他不喜欢吃肉,但江听眠喜欢。
“……马上吃。”
江听眠准备再次委婉提醒,:“哥……我觉得你炖的肉是生的。”
“熟了,你一个没下过厨房的,懂什么?”
江听眠反驳:“你工作忙,下厨房的次数两只手都数的过来,你还说我。”
“自信不需要理由。”江听觉笑说。
江听眠在他脸上看到了威胁,气的咬住舌头,顿时疼的眼泪直飚,嘴上不停。
“我靠…半斤八两…你不要脸…”
江听觉笑眯眯的:“你看,遭报应了。”
“明明是你诅咒我。”
“颠倒黑白。”
“我没有!”
“你有。”
“我没有!”
“你就有。”
“没有!”
“你有!”
……
两人就这个有没有的问题吵了五分钟,江听眠没吵过,回房间躲起来,生闷气。
江听觉挂着胜利的微笑,回了房间。
江听眠坐在地毯上,从吊篮椅的毛绒玩偶下面扒拉出平板,闷声玩跑酷。
玩了大概一个多小时,腹部传来阵阵绞痛,江听眠放下平板,以为是胃病犯了,到处翻药,就着冷水困难下咽。

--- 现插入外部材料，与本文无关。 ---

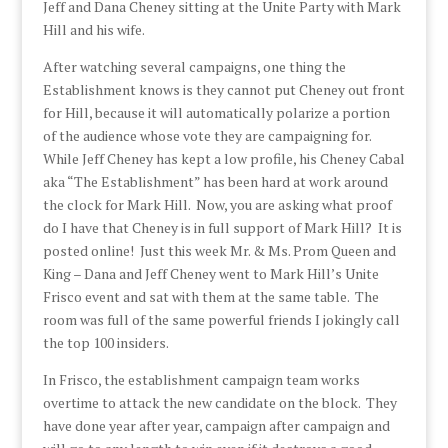
Jeff and Dana Cheney sitting at the Unite Party with Mark
Hill and his wife.
After watching several campaigns, one thing the
Establishment knows is they cannot put Cheney out front
for Hill, because it will automatically polarize a portion
of the audience whose vote they are campaigning for.
While Jeff Cheney has kept a low profile, his Cheney Cabal
aka “The Establishment” has been hard at work around
the clock for Mark Hill. Now, you are asking what proof
do I have that Cheney is in full support of Mark Hill? It is
posted online! Just this week Mr. & Ms. Prom Queen and
King – Dana and Jeff Cheney went to Mark Hill’s Unite
Frisco event and sat with them at the same table. The
room was full of the same powerful friends I jokingly call
the top 100 insiders.
In Frisco, the establishment campaign team works
overtime to attack the new candidate on the block. They
have done year after year, campaign after campaign and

吃完药,江听眠吐息温热,有些乏力,费力瘫倒在床,身上裹着被子,脸色惨白。
不知过去多久,渐渐睡着了,江听觉处理完工作,回想了和江听眠吵起来的过程,还是觉得自己没错。
不过弟弟生气了,自己顺着他,睁着眼说两句瞎话也没什么损失。
很多时候他都会顺着江听眠,可以说是要什么给什么。
谁让这是亲弟弟呢。
江听觉想着,去厨房洗水果,切好装盘,端过去敲门。
屋内没反应。
睡着了?
江听觉开门进去,端着果盘走到床前,轻轻放在柜子上。
屋子里黑漆漆的,床上趴着人,小腿悬在半空。
“小池?”
无人应答。
江听觉俯下身,拉开蒙住头的被子,喃喃自语:“不热吗?”
江听眠动了动,哑着嗓子:“哥……我难受。”
江听觉呼吸微滞:“难受?头疼不疼?让哥哥摸摸温度。”
冰凉的手贴上额头,江听眠更难受了,头往被子里缩。
“胃疼……”
江听觉打开床头的灯,掀开被子,入目是一张惨白的脸。
他四下看了看,捡起地上的平板,打车。
拉着江听眠起来,声音轻柔,像在哄不懂事的小孩儿。
“小池,发烧了。”
“不怕,不怕,哥哥在。”
“我们去医院。”
医院。
江听眠躺在病床上,左手挂着点滴,防止乱动跑针,手下绑了垫板。
江听觉坐在边上,后悔自己做饭,害弟弟食物中毒。
桌上没炒熟的扁豆自己没吃,江听眠吃了一点。
趁着人没醒,下楼买粥。
他离开不久,床上的人手指动了,江听眠左手凉的像冰块,还没知觉。
他盯着雪白的屋顶,微微叹息。
江听觉回来的很快。
病房门开了,江听眠探头叫了一声,然后跌回去。
“哥?”
“来了。”
江听觉放下粥,带着歉意把人扶起来,在下面又垫了枕头:“是哥哥手艺不精,让你吃住院了,这事儿,哥哥道歉。”
“对不起啊。”
声音认真诚恳,不过话风一转。
“但是医生说你一看就是长期营养不良——”
江听觉深吸气,拉开椅子,翘着腿,严肃道:“给我解释一下,你绑的我的银行卡,我也从来没有限制过额度,不可能有缺钱的时候,所以——你会什么还能营养不良。”
江听眠打着哈哈,缓缓转过头,用没扎针的手拉起被子,遮住视线,试图挽回局面。
江听觉盯着露在外面的头发,抿着唇,面色不虞:“不要装死,也不要装不知道。”
“过两天,我会带你做全身体检。”
“我倒要看看,你还有什么乱七八糟的毛病。”
“你有事瞒着我,我不追究说谎骗我这件事,但你最好想清楚什么时候坦白。我工作忙,公司的事多,没什么耐心。”
江听眠闭着眼,不想面对事实。
他哥压迫感太强了,周身温度都下降了几个度。
电话铃声适时响起,江听眠暂时得救。